Мадлен слегка улыбнулась.
— Они не были волшебниками, Клод Мишель, они были простыми людьми. Такими же, как мы с вами. Просто они умели с толком использовать то, что имели. И потом, все эти храмы и пирамиды были нужны им больше, чем нам… ну, не знаю… механические плуги или огромные корабли. Они жили и творили ради богов, а не ради чего-то другого. — Она говорила с такой убежденностью, что Клод Мишель обратился в слух. — Мы наделяем древних чудесными свойствами лишь потому, что в отличие от них выбрали другой предмет изучения.
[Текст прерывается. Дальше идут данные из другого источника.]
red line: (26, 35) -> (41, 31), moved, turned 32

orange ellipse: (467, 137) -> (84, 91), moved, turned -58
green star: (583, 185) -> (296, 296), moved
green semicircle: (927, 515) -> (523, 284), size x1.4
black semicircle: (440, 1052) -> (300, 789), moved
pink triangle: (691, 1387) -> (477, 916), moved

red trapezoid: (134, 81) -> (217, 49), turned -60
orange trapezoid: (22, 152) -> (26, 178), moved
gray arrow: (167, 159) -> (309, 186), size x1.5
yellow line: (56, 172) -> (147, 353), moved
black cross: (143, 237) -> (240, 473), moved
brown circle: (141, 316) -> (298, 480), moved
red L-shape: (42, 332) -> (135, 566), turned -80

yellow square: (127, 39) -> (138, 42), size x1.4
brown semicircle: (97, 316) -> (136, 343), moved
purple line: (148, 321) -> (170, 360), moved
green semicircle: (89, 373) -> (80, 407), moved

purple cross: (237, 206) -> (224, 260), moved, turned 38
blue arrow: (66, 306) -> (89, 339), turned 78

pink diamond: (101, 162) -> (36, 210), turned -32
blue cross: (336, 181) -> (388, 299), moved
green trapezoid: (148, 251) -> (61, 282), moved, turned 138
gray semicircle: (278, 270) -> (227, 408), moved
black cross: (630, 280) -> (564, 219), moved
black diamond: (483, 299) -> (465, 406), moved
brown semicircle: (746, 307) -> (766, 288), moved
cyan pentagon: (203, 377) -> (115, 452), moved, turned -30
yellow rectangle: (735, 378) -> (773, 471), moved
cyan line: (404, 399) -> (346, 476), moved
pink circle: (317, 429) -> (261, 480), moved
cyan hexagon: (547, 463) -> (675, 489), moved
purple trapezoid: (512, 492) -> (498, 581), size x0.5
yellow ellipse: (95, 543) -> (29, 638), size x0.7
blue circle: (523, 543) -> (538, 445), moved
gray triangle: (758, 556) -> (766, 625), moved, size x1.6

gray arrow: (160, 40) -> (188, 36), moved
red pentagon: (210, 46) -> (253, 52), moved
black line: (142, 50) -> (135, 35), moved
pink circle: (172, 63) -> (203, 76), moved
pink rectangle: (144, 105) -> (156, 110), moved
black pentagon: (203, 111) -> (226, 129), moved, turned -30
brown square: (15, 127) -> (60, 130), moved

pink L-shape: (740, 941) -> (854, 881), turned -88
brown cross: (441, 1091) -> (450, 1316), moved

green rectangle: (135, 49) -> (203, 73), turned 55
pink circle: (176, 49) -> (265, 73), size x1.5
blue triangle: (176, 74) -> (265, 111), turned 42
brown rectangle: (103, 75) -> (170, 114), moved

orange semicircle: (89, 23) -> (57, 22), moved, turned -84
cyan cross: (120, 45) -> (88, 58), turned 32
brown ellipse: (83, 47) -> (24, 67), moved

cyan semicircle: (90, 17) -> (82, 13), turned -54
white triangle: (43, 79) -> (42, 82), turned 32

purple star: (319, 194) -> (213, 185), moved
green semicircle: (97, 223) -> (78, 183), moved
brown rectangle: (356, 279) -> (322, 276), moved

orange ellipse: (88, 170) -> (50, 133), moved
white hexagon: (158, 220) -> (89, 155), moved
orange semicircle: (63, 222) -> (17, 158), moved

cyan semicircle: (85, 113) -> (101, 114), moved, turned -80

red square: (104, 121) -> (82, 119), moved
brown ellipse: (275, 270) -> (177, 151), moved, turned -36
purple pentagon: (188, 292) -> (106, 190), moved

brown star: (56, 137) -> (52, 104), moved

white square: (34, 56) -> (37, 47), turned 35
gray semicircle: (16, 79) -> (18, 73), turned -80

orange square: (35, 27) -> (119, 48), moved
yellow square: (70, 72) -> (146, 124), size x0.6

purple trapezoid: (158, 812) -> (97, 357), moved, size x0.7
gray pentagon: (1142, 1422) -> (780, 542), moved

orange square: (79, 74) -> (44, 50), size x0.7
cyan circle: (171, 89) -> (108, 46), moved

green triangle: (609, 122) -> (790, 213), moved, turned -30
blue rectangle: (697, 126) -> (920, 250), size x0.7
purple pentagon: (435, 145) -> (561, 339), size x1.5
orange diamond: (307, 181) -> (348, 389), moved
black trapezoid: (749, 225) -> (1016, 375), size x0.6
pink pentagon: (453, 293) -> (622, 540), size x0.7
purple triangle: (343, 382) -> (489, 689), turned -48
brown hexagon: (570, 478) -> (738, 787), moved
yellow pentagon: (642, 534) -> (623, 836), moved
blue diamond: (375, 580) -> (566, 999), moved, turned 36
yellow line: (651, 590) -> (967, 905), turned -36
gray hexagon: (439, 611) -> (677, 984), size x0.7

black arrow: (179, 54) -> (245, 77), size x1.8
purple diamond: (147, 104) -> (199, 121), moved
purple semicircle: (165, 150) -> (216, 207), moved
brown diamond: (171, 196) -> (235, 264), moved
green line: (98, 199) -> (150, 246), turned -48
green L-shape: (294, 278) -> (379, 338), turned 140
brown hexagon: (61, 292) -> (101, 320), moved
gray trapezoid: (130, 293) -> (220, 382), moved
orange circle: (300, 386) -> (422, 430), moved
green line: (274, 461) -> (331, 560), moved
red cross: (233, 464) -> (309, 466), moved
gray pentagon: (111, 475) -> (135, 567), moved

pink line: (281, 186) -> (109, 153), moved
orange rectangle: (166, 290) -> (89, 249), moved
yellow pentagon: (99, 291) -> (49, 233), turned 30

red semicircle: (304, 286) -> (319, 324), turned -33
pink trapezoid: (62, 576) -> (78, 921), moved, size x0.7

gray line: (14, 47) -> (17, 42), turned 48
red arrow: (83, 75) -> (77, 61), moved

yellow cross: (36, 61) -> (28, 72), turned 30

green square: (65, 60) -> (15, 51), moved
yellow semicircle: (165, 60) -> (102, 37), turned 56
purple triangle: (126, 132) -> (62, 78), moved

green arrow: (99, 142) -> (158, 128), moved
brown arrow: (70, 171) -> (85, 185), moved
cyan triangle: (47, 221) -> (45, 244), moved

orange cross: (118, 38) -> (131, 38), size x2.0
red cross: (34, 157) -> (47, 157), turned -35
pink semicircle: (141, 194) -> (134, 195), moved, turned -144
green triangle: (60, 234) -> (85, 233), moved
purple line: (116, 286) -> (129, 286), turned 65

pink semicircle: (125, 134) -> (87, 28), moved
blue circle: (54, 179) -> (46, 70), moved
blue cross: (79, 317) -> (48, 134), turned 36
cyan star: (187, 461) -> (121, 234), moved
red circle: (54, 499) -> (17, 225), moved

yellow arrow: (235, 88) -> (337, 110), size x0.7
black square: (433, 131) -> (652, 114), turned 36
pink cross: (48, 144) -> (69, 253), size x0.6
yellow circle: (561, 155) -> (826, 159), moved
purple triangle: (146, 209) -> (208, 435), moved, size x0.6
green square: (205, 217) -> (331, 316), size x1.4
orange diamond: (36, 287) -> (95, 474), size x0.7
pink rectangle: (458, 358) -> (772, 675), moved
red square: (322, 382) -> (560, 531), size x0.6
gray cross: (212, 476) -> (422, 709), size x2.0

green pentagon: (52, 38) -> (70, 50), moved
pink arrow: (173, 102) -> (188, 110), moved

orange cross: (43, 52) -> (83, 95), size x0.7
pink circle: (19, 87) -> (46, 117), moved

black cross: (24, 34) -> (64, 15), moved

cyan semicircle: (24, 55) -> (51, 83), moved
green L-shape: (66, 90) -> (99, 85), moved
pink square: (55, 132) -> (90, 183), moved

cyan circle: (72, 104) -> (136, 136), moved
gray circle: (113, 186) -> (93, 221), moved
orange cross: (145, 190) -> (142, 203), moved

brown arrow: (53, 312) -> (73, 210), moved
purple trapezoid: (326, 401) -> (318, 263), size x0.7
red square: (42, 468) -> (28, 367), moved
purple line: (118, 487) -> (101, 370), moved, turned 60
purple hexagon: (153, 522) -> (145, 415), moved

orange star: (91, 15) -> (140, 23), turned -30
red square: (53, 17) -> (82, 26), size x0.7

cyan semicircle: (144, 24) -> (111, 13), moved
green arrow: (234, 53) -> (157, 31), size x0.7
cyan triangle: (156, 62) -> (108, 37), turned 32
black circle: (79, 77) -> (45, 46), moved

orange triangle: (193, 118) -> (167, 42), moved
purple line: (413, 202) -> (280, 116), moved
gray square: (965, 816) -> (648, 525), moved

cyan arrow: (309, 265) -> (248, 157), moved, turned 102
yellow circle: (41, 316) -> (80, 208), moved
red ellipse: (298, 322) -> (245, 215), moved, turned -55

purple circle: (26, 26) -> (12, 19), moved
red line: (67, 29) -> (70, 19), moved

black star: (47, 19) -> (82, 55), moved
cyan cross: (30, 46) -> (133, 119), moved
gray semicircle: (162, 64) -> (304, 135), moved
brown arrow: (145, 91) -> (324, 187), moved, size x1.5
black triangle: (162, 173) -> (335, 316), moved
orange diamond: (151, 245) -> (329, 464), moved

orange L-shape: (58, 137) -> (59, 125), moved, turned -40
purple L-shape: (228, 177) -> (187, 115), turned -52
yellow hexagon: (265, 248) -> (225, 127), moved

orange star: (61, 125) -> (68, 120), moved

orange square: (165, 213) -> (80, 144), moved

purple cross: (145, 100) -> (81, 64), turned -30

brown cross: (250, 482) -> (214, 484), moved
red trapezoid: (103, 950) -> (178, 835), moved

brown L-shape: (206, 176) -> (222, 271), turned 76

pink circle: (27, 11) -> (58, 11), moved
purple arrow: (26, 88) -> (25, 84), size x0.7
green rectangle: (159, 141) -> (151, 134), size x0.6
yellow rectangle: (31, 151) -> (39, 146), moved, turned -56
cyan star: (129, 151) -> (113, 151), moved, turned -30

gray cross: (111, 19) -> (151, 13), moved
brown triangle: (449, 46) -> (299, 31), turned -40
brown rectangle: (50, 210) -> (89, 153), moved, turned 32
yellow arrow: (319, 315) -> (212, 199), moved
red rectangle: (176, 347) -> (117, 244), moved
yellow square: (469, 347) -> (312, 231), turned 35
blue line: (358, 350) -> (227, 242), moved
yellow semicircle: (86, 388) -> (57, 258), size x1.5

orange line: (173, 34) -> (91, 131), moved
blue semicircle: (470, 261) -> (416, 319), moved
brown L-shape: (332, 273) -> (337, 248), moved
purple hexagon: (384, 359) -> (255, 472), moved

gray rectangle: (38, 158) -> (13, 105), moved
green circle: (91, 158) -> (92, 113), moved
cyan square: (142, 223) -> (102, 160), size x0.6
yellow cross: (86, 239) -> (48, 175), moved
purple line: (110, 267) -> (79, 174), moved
В их настенных изображениях нет ни паровых двигателей, ни железных дорог, хотя они бы наверняка сочли эти вещи полезными. Но все свои усилия эта цивилизация направляла на шлифовку умения передвигать непомерные тяжести — и вот результат: сейчас мы любуемся тем, что они сотворили. — Всадники приближались к домам достаточно современного вида, теснившимся вокруг более древних строений Фив. Мадлен с неохотой закрыла шейным платком нижнюю часть лица.
— Но, исходя из ваших суждений, уже без всякого благоговения или восторга, — заключил Клод Мишель с упреком.
— Напротив, — возразила Мадлен, чуть приглушая голос. — Я не перестаю восторгаться тем, что вижу вокруг, именно потому, что не нахожу здесь ничего сверхъестественного. Допустите, что все эти храмы воздвигнуты по мановению волшебной палочки, и спросите себя: чему же тогда удивляться? По большому счету это был бы обычный факирский трюк, достойный лишь вялых аплодисментов. Но сознание того, что простые обыкновенные люди дерзнули сотворить нечто соизмеримое лишь с горами и небесами, поражает по-настоящему, разве не так? — Она улыбнулась, хитро, лукаво, зная, что он не может этого видеть. — Это мое любимое рассуждение. Длинноватое, правда, прошу меня извинить..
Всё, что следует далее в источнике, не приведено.